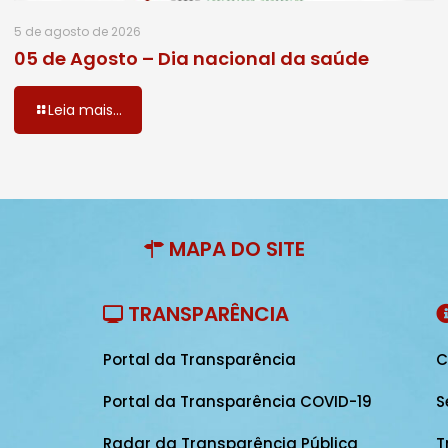
5 de agosto de 2026
05 de Agosto – Dia nacional da saúde
Leia mais...
MAPA DO SITE
TRANSPARÊNCIA
Portal da Transparência
C
Portal da Transparência COVID-19
S
Radar da Transparência Pública
T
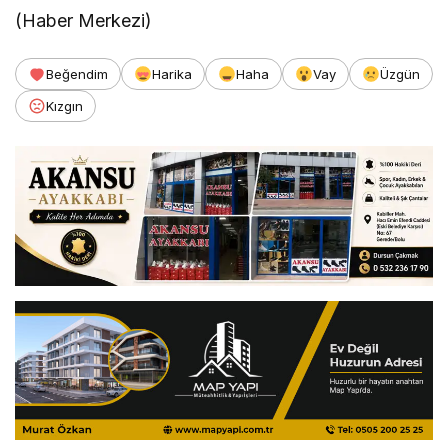
(Haber Merkezi)
Beğendim
Harika
Haha
Vay
Üzgün
Kızgın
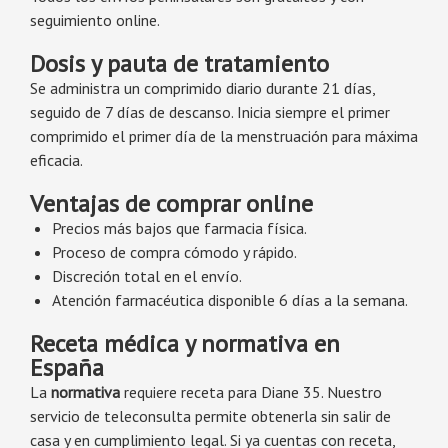
seguimiento online.
Dosis y pauta de tratamiento
Se administra un comprimido diario durante 21 días,
seguido de 7 días de descanso. Inicia siempre el primer
comprimido el primer día de la menstruación para máxima
eficacia.
Ventajas de comprar online
Precios más bajos que farmacia física.
Proceso de compra cómodo y rápido.
Discreción total en el envío.
Atención farmacéutica disponible 6 días a la semana.
Receta médica y normativa en
España
La
normativa
requiere receta para Diane 35. Nuestro
servicio de teleconsulta permite obtenerla sin salir de
casa y en cumplimiento legal. Si ya cuentas con receta,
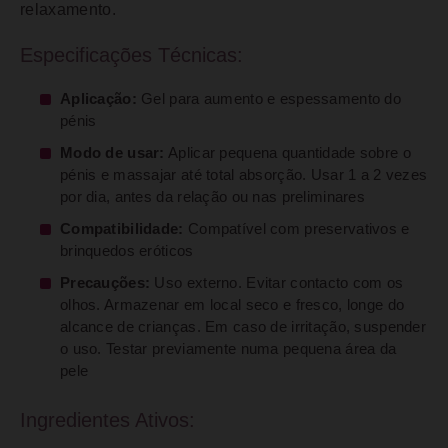
relaxamento.
Especificações Técnicas:
Aplicação:
Gel para aumento e espessamento do
pénis
Modo de usar:
Aplicar pequena quantidade sobre o
pénis e massajar até total absorção. Usar 1 a 2 vezes
por dia, antes da relação ou nas preliminares
Compatibilidade:
Compatível com preservativos e
brinquedos eróticos
Precauções:
Uso externo. Evitar contacto com os
olhos. Armazenar em local seco e fresco, longe do
alcance de crianças. Em caso de irritação, suspender
o uso. Testar previamente numa pequena área da
pele
Ingredientes Ativos:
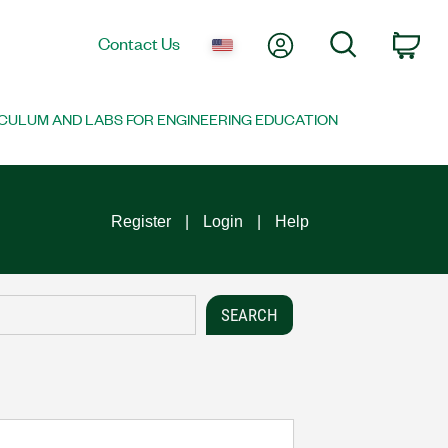
My Account
Search
Contact Us
Car
CULUM AND LABS FOR ENGINEERING EDUCATION
Register
Login
Help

__Problem__:
Please copy exactly the lines from the one containing "servicio de teleconsulta" through the last line of the records, both ends included, and leave out any pictures.

__Output for this task__:
servicio de teleconsulta permite obtenerla sin salir de
casa y en cumplimiento legal. Si ya cuentas con receta,
relaxamento.
Especificações Técnicas:
Aplicação:
Gel para aumento e espessamento do
pénis
Modo de usar:
Aplicar pequena quantidade sobre o
pénis e massajar até total absorção. Usar 1 a 2 vezes
por dia, antes da relação ou nas preliminares
Compatibilidade:
Compatível com preservativos e
brinquedos eróticos
Precauções:
Uso externo. Evitar contacto com os
olhos. Armazenar em local seco e fresco, longe do
alcance de crianças. Em caso de irritação, suspender
o uso. Testar previamente numa pequena área da
pele
Ingredientes Ativos:
My Account
Search
Contact Us
Car
CULUM AND LABS FOR ENGINEERING EDUCATION
Register
Login
Help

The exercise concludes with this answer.